When do you need evidence?

Once the source of funding has been agreed, your solicitor will request copies of all the medical notes and records from the hospital and your GP.

These are both obstetric (to do with the mother) and paediatric (to do with the child). Your solicitor will check to ensure that the records are complete and in proper order before instructing one or more independent expert witness to prepare reports. Records remain confidential between these people.

Obtaining expert reports

In a birth injury case, the independent experts will usually include an obstetrician, a paediatrician and another experts such as a midwife, paediatric neurologist or neuro-radiologist. The correct identification of appropriate experts by the solicitor at an early stage is essential.

If the experts report that the medical treatment given was in accordance with normal practice and was to an acceptable standard then there can be no claim. If it is felt that the medical treatment was sub-standard and therefore there was a 'breach of duty' then matters can progress further.
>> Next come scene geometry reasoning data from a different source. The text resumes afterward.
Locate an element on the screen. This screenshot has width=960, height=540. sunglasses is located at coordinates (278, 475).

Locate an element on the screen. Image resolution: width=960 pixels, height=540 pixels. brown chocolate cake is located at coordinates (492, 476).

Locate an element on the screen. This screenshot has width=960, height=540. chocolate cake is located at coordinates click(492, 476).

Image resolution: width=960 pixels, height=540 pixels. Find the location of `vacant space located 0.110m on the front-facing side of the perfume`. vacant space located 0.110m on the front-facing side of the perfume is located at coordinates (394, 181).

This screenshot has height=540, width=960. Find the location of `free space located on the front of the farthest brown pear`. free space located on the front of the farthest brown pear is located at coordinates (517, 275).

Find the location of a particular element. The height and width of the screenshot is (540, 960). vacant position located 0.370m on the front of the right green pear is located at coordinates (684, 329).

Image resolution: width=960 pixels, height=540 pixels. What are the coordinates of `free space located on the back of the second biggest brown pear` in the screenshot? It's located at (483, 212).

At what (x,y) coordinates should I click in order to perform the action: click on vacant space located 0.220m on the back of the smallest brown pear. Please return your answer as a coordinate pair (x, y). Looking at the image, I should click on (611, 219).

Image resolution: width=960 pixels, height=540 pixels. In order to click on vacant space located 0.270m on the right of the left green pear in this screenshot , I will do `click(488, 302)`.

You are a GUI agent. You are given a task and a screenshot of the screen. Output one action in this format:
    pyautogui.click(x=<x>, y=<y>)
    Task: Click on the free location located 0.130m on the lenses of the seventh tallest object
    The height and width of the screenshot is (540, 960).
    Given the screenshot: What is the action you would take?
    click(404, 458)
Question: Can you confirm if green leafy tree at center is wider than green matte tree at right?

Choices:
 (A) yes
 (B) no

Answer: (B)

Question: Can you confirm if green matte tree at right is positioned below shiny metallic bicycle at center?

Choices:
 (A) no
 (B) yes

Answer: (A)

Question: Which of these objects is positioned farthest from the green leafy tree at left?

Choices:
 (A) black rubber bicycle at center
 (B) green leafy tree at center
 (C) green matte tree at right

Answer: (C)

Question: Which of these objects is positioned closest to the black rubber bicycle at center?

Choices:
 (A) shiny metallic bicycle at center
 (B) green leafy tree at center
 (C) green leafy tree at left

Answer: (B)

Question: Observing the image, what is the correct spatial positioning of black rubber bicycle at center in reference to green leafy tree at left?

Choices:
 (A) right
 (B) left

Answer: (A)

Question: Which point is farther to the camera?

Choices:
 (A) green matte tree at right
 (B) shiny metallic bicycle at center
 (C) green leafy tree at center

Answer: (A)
Your solicitor should have the expertise and understanding to meet with you and explain the reports obtained. It may be appropriate to also include a barrister and the experts who have reported in that meeting. They will let you know whether they think you have a case and answer any of your questions. If you are unhappy with the initial report you can seek a second opinion from an expert of the same specialism. However, you will need to discuss funding options with your solicitor.

Letter of Claim

If the reports are supportive of a claim, your solicitor will write a letter to the defendant (the person or body against whom the claim is to be initiated) setting out full details of your claim. This will include details of any likely allegations and the approximate compensation sought so as to identify the nature and extent of the claim. The defendant will have 4 months in which to respond to this letter. The response may give an early indication of the likely outcome of legal proceedings and possibly an early admission of liability.

If the defendant admits liability early on, it will avoid the need for a trial on that issue. Many cases are settled out of court between the parties, even when the court proceedings have begun.

A split trial

Sometimes the trial will be split. Firstly, liability for breach of duty and causation will be considered. If liability is admitted or proved, the level of compensation will be considered at a later stage. The reasons for this may be:

  • It is inappropriate to decide the total amount of compensation if the case relates to a child who is still developing and future needs and prognosis cannot be accurately assessed.
  • Despite the evidence, the defendants will not voluntarily admit liability and it is seen as a waste of legal costs to investigate the level of compensation before the right to them is ascertained.
  • If a split trial on liability is successful an interim payment on account of compensation can be awarded to meet a child’s needs whilst the full value of the claim is investigated.

One advantage of a split trial is that it gives certainty as to the eventual outcome.